Sauvola算法

Sauvola算法是一种改进的局部阈值方法，通过考虑局部均值和标准差来确定动态阈值，特别适用于文档图像的二值化。

算法原理

Sauvola算法是基于Niblack算法的改进版本，由J. Sauvola等人在1999年提出，专门用于文档图像的二值化。该算法考虑了局部对比度，能够更好地处理光照不均匀的文档图像。

flowchart LR A[输入图像] --> B[定义滑动窗口
w×w] B --> C[遍历每个像素] C --> D[计算窗口内
均值 m 和标准差 s] D --> E[计算动态阈值
T = m × (1 + k × (s/R - 1))] E --> F[应用阈值] F --> G[输出二值图像] subgraph 参数 H[k=0.2~0.5
R=128] end E -.-> H

参数	说明	典型值	影响
窗口大小	局部统计窗口	15×15 或 25×25	决定局部范围
k	灵敏度参数	0.2-0.5	影响文本检测
R	标准差最大值	128	归一化因子

Sauvola算法的阈值计算公式为：

T(x,y) = m(x,y) × [1 + k × (s(x,y)/R - 1)]

其中：

T(x,y) 是像素(x,y)处的局部阈值
m(x,y) 是以(x,y)为中心的邻域内的平均灰度值
s(x,y) 是以(x,y)为中心的邻域内的标准差
k 是一个参数（通常为0.2到0.5）
R 是动态范围（通常为128）

二值化规则为：

g(x,y) = { 255, if f(x,y) > T(x,y)

{ 0, if f(x,y) ≤ T(x,y)

与Niblack算法相比，Sauvola算法的优点是：

考虑了局部对比度
对光照变化更加鲁棒
更适合文档图像处理

算法步骤

选择合适的邻域窗口大小（如15×15或21×21）
遍历图像中的每个像素
计算当前像素邻域内的均值和标准差
使用Sauvola公式计算局部阈值
比较像素值与局部阈值
根据比较结果分配二值化值

Python实现

Python

import cv2
import numpy as np
import matplotlib.pyplot as plt

def sauvola_threshold(image_path, window_size=15, k=0.34, r=128):
    """
    实现Sauvola阈值算法
    :param image_path: 输入图像路径
    :param window_size: 邻域窗口大小
    :param k: 阈值参数
    :param r: 动态范围
    :return: 原图和Sauvola二值化后的图像
    """
    # 读取图像
    img = cv2.imread(image_path)
    gray = cv2.cvtColor(img, cv2.COLOR_BGR2GRAY)
    gray = gray.astype(np.float64)
    
    # 获取图像尺寸
    height, width = gray.shape
    
    # 计算邻域半径
    radius = window_size // 2
    
    # 初始化输出图像
    binary = np.zeros_like(gray)
    
    # 避免边界问题，只处理内部像素
    for i in range(radius, height - radius):
        for j in range(radius, width - radius):
            # 提取邻域
            neighborhood = gray[i-radius:i+radius+1, j-radius:j+radius+1]
            
            # 计算邻域的均值和标准差
            mean_val = np.mean(neighborhood)
            std_val = np.std(neighborhood)
            
            # 计算Sauvola阈值
            threshold = mean_val * (1 + k * (std_val / r - 1))
            
            # 应用阈值
            if gray[i, j] > threshold:
                binary[i, j] = 255
            else:
                binary[i, j] = 0
    
    return img, cv2.cvtColor(binary.astype(np.uint8), cv2.COLOR_GRAY2BGR)

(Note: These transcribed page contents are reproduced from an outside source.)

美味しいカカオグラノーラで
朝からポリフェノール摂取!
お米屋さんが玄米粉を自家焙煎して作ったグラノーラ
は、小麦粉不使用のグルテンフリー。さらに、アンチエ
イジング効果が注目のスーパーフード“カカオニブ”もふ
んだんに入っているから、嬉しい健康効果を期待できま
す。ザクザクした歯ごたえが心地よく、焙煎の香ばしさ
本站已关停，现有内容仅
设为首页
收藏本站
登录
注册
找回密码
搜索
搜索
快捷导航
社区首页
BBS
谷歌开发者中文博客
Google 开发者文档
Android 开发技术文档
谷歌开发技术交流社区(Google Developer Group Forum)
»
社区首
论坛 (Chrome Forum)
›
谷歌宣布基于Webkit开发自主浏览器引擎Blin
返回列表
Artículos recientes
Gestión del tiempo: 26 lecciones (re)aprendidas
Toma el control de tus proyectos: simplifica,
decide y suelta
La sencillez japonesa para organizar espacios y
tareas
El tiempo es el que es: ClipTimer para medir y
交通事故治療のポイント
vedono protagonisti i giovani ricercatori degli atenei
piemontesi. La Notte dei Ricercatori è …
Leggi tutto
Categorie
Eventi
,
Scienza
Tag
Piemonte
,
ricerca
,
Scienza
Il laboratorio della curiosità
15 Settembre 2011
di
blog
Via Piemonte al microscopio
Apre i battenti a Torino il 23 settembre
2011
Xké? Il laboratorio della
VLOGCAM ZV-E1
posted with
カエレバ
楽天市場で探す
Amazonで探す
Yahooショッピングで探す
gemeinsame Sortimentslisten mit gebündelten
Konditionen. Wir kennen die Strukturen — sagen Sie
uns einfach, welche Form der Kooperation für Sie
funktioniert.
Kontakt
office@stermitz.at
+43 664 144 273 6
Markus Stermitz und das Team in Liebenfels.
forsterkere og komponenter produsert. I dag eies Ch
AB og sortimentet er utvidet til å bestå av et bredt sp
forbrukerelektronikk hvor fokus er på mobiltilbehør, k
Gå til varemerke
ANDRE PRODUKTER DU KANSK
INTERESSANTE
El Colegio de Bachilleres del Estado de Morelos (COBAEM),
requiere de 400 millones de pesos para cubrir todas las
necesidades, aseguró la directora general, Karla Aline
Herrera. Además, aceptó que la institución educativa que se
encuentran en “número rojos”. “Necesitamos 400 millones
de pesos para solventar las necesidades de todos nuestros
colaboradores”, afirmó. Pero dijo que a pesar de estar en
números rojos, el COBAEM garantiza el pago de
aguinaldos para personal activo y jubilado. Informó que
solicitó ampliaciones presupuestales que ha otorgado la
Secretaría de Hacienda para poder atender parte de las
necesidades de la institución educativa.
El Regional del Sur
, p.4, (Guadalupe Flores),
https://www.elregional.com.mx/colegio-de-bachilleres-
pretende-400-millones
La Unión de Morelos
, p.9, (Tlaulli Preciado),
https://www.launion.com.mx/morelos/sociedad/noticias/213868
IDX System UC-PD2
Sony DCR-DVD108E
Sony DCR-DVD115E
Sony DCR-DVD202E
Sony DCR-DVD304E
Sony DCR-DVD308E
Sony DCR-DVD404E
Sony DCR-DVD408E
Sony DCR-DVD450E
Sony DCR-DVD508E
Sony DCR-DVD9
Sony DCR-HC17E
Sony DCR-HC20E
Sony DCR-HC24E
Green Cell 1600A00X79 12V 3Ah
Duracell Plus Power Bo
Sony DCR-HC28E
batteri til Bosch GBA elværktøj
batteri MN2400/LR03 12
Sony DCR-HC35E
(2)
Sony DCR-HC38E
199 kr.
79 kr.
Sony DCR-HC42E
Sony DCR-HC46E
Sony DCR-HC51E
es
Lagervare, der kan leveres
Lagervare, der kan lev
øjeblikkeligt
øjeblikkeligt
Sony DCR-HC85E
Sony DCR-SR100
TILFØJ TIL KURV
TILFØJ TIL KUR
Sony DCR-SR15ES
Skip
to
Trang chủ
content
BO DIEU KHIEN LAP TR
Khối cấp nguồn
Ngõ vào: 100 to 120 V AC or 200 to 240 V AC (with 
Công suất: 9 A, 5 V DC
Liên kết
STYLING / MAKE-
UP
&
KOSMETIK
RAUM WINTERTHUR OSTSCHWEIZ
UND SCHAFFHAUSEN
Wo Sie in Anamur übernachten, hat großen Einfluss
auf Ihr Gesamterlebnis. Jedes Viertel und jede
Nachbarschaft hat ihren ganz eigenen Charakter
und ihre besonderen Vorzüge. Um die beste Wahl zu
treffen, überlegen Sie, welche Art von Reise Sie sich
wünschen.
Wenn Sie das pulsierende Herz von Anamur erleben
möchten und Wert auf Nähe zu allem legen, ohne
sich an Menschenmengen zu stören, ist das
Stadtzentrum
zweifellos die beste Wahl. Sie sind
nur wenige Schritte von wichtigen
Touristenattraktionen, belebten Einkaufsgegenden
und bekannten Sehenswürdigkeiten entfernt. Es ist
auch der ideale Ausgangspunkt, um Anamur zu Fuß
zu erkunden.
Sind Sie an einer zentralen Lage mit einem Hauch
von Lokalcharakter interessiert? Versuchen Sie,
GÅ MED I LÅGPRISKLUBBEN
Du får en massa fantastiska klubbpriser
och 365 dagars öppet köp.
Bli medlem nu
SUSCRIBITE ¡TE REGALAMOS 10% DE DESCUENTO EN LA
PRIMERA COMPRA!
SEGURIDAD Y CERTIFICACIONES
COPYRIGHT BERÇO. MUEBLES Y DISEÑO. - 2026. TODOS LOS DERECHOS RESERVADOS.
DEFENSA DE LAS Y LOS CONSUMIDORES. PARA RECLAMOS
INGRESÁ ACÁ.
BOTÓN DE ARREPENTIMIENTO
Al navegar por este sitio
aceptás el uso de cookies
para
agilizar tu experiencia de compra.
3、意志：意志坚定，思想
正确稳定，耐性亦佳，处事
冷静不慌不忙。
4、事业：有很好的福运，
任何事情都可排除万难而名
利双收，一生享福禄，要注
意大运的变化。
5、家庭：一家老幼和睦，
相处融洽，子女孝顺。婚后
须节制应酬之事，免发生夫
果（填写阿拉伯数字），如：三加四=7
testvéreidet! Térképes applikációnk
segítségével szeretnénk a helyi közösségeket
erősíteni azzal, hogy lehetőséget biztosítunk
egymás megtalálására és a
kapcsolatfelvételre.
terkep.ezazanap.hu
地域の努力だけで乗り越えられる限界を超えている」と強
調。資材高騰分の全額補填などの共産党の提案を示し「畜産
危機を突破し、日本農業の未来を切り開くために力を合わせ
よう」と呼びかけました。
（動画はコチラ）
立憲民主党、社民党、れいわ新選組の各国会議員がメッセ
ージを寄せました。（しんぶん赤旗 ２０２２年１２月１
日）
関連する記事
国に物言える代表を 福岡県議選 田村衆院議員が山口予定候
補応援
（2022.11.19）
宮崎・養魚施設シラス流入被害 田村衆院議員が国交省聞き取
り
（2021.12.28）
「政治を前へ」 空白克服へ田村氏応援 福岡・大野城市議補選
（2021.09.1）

def manual_sauvola_threshold(image_path, window_size=15, k=0.34, r=128):
    """
    手动实现Sauvola阈值算法
    :param image_path: 输入图像路径
    :param window_size: 邻域窗口大小
    :param k: 阈值参数
    :param r: 动态范围
    :return: 二值化后的图像
    """
    # 读取图像
    img = cv2.imread(image_path, cv2.IMREAD_GRAYSCALE)
    img = img.astype(np.float64)
    
    # 获取图像尺寸
    height, width = img.shape
    
    # 计算邻域半径
    radius = window_size // 2
    
    # 初始化输出图像
    binary = np.zeros_like(img)
    
    # 使用向量化操作提高效率
    # 首先计算均值图和标准差图
    mean_img = np.zeros_like(img)
    std_img = np.zeros_like(img)
    
    for i in range(radius, height - radius):
        for j in range(radius, width - radius):
            neighborhood = img[i-radius:i+radius+1, j-radius:j+radius+1]
            mean_img[i, j] = np.mean(neighborhood)
            std_img[i, j] = np.std(neighborhood)
    
    # 计算阈值图
    threshold_img = mean_img * (1 + k * (std_img / r - 1))
    
    # 应用阈值
    binary[img > threshold_img] = 255
    
    return cv2.cvtColor(img.astype(np.uint8), cv2.COLOR_GRAY2BGR), cv2.cvtColor(binary.astype(np.uint8), cv2.COLOR_GRAY2BGR)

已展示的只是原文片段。